Comment Bruxelles et les écolos détruisent une des dernières forêts primitives d’Europe

De notre correspondant permanent à Varsovie – La forêt polonaise de Białowieża est en train de mourir, alertent les gardes forestiers. C’est un million d’hectares de bois menacés par la présence d’un coléoptère, le bostryche typographe, qui colonise les épicéas, un arbre très présent dans cette forêt. Or ce coléoptère est activement soutenu par les écologistes et l’UE !

La forêt de Białowieża est en effet inscrite sur la liste des Zones de Protection Spéciale (ZPS) Natura 2000, d’intérêt communautaire, et la Commission européenne était donc intervenue quand, sous le gouvernement de Beata Szydło (PiS), le ministre de l’environnement Jan Szyszko avait mis en place une politique d’abattage et d’évacuation des arbres atteints pour endiguer la progression du coléoptère. Quand les écolos se sont opposés aux abattages, ils ont pu compter sur Bruxelles qui trouvait là un sujet supplémentaire sur lequel attaquer le nouveau gouvernement conservateur polonais arrivé au pouvoir à la faveur des élections de l’automne 2015. Plusieurs médias d’Europe occidentales, y compris français, avaient eux aussi apporté leur soutien aux écologistes polonais en publiant des articles et des reportages fortement biaisés, dans lesquels ils accusaient le gouvernement du PiS, parfois sans même mentionner la présence du bostryche typographe, d’abattre les arbres de cette forêt primitive pour en revendre le bois. L’affaire s’est retrouvée devant la Cour de Justice de l’UE qui, en avril 2018, a donné raison à la Commission.

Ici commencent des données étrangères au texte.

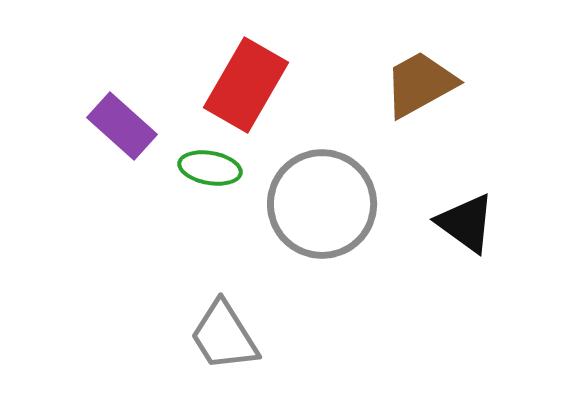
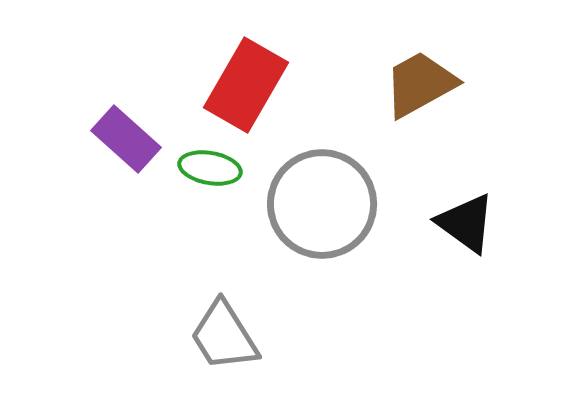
purple rectangle: moved 4 px right, 13 px down
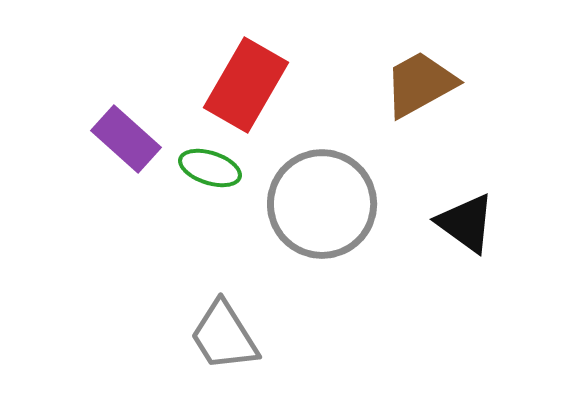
green ellipse: rotated 8 degrees clockwise
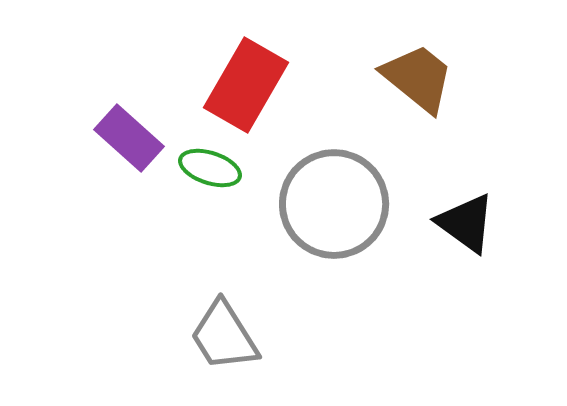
brown trapezoid: moved 2 px left, 6 px up; rotated 68 degrees clockwise
purple rectangle: moved 3 px right, 1 px up
gray circle: moved 12 px right
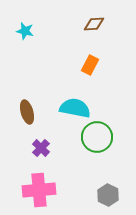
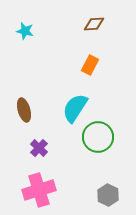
cyan semicircle: rotated 68 degrees counterclockwise
brown ellipse: moved 3 px left, 2 px up
green circle: moved 1 px right
purple cross: moved 2 px left
pink cross: rotated 12 degrees counterclockwise
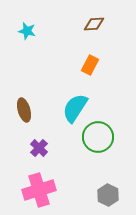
cyan star: moved 2 px right
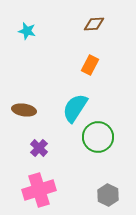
brown ellipse: rotated 65 degrees counterclockwise
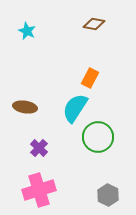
brown diamond: rotated 15 degrees clockwise
cyan star: rotated 12 degrees clockwise
orange rectangle: moved 13 px down
brown ellipse: moved 1 px right, 3 px up
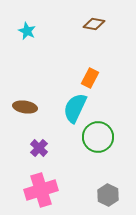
cyan semicircle: rotated 8 degrees counterclockwise
pink cross: moved 2 px right
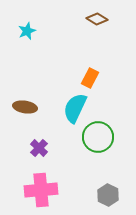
brown diamond: moved 3 px right, 5 px up; rotated 20 degrees clockwise
cyan star: rotated 24 degrees clockwise
pink cross: rotated 12 degrees clockwise
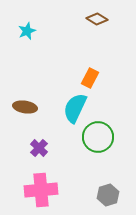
gray hexagon: rotated 15 degrees clockwise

Le gouvernement polonais a donc mis fin à sa politique d’abattage et d’évacuation des arbres malades pour obéir à la justice européenne, et le bostryche typographe continue donc de se répandre dans la forêt de Białowieża à la faveur des hivers trop doux et des étés secs de ces dernières années. Les arbres malades, qui peuvent tomber à tout moment, rendent la forêt dangereuse et causent parfois des accidents lorsque des troncs à terre barrent une route. Au début de l’année, un jeune bison a été tué par la chute d’un arbre atteint par le bostryche typographe.

Voilà donc un bel exemple de non-application du principe de subsidiarité pourtant inscrit dans les traités européens, quand la gestion d’une forêt est retirée aux autorités locales pour être confiée aux instances bruxelloises.